Product Name: Octyl-Sepharose CL-4B(Octyl-SepharOSE CL-4B)

Substrate: 4% agarose gel

Ligand: n-butanyl n-Octyl

Ligand density: 40μmol/mL

Particle size: 45-165μm

Maximum flow rate: 50cm/h

Binding amount per ml: 15-20mgHSA

Operating temperature: room temperature

How to use octyl Agarose gel CL-4B

1. Install the column

(1) Bring all reagents and fillers to room temperature. Prepare the initial buffer (balance) and buffer.

(2) Take the amount of gel required according to the size of the column, wash off 20% ethanol, drain it, and prepare a homogenate with the initial buffer (according to the gel: buffer =3:1 ratio).

(3) Wet the inside of the column and the bottom of the column with water or buffer and keep a small section of liquid (the liquid level is slightly higher than the filter membrane), be sure to make the bottom end free of bubbles.

(4) Use a glass rod to guide the homogenate along the inner wall of the column into the column at one time, taking care not to use bubbles. Open the liquid outlet of the column, make the gel settle freely in the column, and connect the top of the column.

(5) Open the peristaltic pump, so that the buffer flow rate of 1.33 times the flow rate of use, so that the column bed is stable. Balance the column with a buffer of 2-3 times the column volume.

Step 2 Balance

Let the equilibrium buffer flow through the column at a constant flow rate until the effluent conductance and pH are unchanged. The equilibrium buffer is generally a buffer of high salt concentration, such as: 0.02-0.05mol/L PBS plus 1-2.5mol/L(NH4)2SO4 and so on.

3. Sample delivery

(6) The sample is prepared with equilibrium liquid, and the turbid sample should be centrifuged and filtered on the column;

(7) In general, the target product is combined on the column, the impurities are washed with a balanced lotion, and then an eluent is selected to wash the target product.

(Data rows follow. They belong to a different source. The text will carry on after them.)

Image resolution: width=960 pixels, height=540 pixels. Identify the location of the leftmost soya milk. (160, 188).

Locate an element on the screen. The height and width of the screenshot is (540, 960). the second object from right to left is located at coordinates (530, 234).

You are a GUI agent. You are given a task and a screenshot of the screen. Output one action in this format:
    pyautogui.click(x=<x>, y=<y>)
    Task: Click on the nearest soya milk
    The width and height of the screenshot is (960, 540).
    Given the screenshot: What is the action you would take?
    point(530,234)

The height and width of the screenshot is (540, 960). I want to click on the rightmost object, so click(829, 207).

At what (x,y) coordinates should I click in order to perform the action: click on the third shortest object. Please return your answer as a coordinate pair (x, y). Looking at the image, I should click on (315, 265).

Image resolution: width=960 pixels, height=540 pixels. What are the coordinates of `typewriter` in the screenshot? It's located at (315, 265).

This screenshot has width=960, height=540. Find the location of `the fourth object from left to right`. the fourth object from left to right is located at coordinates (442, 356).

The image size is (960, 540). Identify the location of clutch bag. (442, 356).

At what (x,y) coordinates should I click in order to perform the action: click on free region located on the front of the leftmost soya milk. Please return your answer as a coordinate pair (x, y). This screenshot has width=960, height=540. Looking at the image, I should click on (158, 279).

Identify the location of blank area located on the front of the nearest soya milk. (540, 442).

(8) The degree of adsorption of the sample components depends on the hydrophobic properties of the sample, the ionic strength and temperature of the mobile phase. The higher the temperature, the higher the salt concentration or the stronger the hydrophobicity of the sample component, the stronger the adsorption of the component.

Step 4 Elution

The hydrophobic medium can be elution with reduced salt concentration. Elution can be enhanced by adding surfactants or organic solvents. The most commonly used eluent is a low salt concentration buffer, such as: 0.02-0.05mol/L PBS.

Step 5 Regenerate

Generally washed with a buffer of low salt concentration, washed more than 10 times the column volume, and then washed with a balance solution of binding protein to balance, can be used again. If deactivated proteins or lipids cannot be washed off during regeneration, they can be removed by in-place cleaning (CIP).

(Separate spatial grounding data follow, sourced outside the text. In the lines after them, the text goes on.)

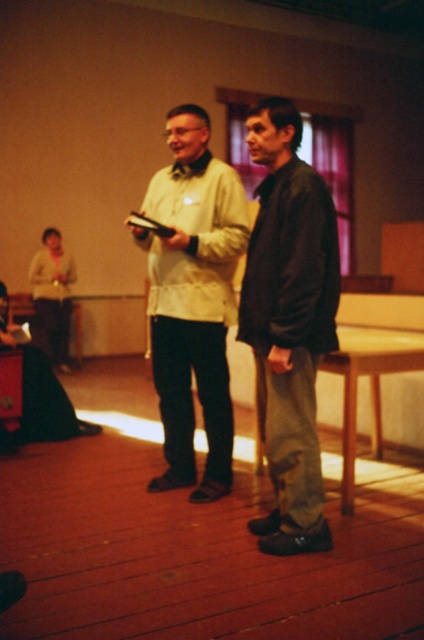 You are a tailor measuring jackets for alterations. You need to determine if there is enough space between the dark brown leather jacket at center and the matte beige jacket at center to place a 50 cm long measuring tape between them. Can you fit the tape?

The dark brown leather jacket at center and matte beige jacket at center are 49.70 centimeters apart from each other. Since the measuring tape is 50 cm long, it cannot fit entirely between them as the space is slightly less than required.

You are an assistant helping to organize a clothing store. You have two jackets in front of you, the dark brown leather jacket at center and the matte beige jacket at center. Which jacket is narrower in width?

The dark brown leather jacket at center is thinner than the matte beige jacket at center, so it is narrower in width.

You are standing in the room and want to hand a document to the person wearing the matte beige jacket at center without approaching the dark brown leather jacket at center. Is this possible based on their positions?

The dark brown leather jacket at center is closer to the viewer than the matte beige jacket at center, so you can reach the matte beige jacket at center without moving the dark brown leather jacket at center as they are positioned at different depths. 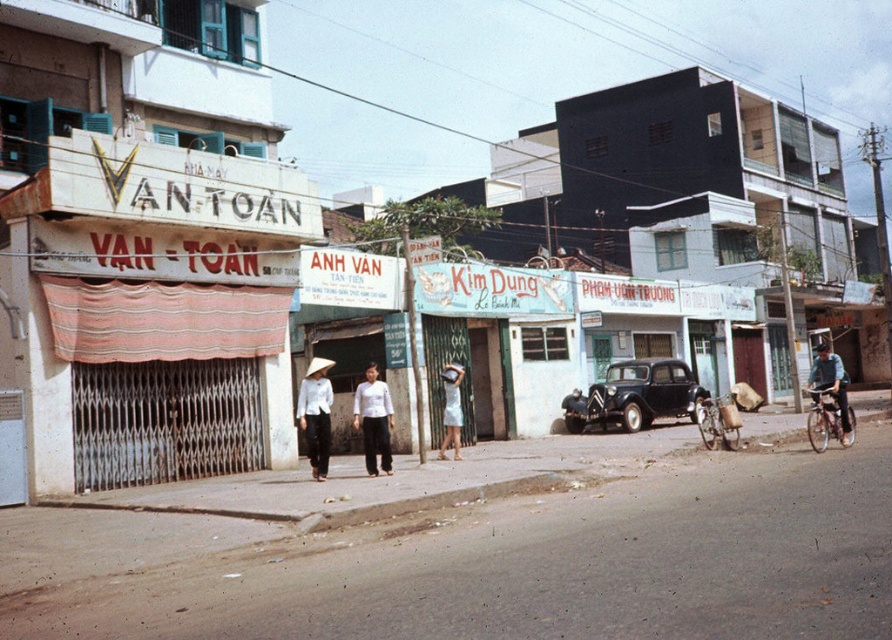 Question: Which object appears farthest from the camera in this image?

Choices:
 (A) white matte pants at center
 (B) white satin dress at center

Answer: (B)

Question: Does white matte hat at center have a larger size compared to shiny metallic bicycle at right?

Choices:
 (A) no
 (B) yes

Answer: (A)

Question: In this image, where is matte black car at center-right located relative to shiny metallic bicycle at right?

Choices:
 (A) above
 (B) below

Answer: (A)

Question: Can you confirm if white matte pants at center is positioned to the right of metallic silver bicycle at center-right?

Choices:
 (A) no
 (B) yes

Answer: (A)

Question: Considering the real-world distances, which object is closest to the white matte hat at center?

Choices:
 (A) metallic silver bicycle at center-right
 (B) white satin dress at center
 (C) light blue denim jacket at right
 (D) shiny metallic bicycle at right

Answer: (B)

Question: Estimate the real-world distances between objects in this image. Which object is closer to the light blue denim jacket at right?

Choices:
 (A) matte black car at center-right
 (B) white matte hat at center
 (C) metallic silver bicycle at center-right

Answer: (C)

6. Clean while in position

(1) Proteins bound by ionic bonds can be removed with 2M NaCl.

(2) For precipitated proteins, proteins or lipids bound by hydrophobic action, 1M NaOH can be removed.

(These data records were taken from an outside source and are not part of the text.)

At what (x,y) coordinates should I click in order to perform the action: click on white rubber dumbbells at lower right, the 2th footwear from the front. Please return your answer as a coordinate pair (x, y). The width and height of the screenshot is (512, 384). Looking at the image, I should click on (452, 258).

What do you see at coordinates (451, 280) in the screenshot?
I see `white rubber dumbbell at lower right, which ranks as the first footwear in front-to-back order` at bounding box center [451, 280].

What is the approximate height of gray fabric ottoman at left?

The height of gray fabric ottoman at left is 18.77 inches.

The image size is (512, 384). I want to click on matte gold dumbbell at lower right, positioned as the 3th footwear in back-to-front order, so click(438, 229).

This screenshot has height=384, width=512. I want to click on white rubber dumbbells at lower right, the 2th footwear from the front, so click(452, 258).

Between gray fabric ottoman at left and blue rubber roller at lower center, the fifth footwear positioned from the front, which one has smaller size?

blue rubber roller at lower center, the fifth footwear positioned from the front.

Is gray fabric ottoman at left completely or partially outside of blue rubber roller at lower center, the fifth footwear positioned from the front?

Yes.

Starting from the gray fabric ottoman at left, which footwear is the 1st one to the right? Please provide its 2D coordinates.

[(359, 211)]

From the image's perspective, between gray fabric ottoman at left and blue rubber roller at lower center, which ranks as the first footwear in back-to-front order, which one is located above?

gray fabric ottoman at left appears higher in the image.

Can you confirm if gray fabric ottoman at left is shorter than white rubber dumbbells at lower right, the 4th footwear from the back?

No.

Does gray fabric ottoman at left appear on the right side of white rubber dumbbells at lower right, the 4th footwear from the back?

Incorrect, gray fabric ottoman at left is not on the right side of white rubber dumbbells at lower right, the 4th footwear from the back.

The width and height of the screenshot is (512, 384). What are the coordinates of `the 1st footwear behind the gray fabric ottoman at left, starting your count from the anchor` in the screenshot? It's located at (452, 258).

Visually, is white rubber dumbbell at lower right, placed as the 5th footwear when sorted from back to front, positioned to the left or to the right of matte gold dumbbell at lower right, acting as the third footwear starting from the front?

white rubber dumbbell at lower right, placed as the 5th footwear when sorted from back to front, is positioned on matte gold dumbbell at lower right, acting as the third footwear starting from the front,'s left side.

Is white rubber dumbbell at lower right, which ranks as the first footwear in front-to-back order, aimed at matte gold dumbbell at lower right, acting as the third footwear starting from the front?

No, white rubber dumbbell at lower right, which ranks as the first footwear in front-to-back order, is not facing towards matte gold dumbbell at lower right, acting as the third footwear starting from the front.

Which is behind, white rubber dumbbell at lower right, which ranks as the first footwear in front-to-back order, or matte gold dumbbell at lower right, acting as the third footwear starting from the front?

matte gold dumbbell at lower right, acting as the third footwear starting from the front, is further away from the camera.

(3) For strongly hydrophobic binding proteins, lipids, etc., can be cleaned with 70% ethanol or 30% isopropyl alcohol of 4-10 times the column volume, but pay attention to the gradual increase in the concentration of organic solvents in a gradient manner, otherwise it is easy to produce bubbles.

After cleaning, balance the column with at least 3 times the column volume buffer.

7. Remove from heat source

Clean the column with 0.5M of sodium hydroxide for 5-6 hours or 0.1M of sodium hydroxide for 24 hours. Or remove with the following steps:

(1) Twice the column volume of 70% ethanol;

(2) Twice the column volume 50Mm Tris-HcL Ph7.5

(3) 1 column volume 4M urea

(4) Tris buffer 3 times the column volume +0.1M NaCl;

The above buffers are prepared in double steaming water without heat source.

Step 8 Disinfect

Wash 8-10 times the column volume with 0.5-1.0 M NaOH at room temperature to balance the column with the initial buffer.

Octyl-Agarose gel CL-4B Precautions

(1) Sealed storage at 4℃-28℃(storage solution is 20% ethanol + 0.1M sodium acetate), ventilated, dry place, can not be frozen. The used columns are stored at 4℃(20% ethanol).

(2) When installing the column, using and preserving the column, it is necessary to avoid the column drying and air bubbles entering.

Note：Product information may be optimized and upgraded. Please refer to the actual label information for accuracy.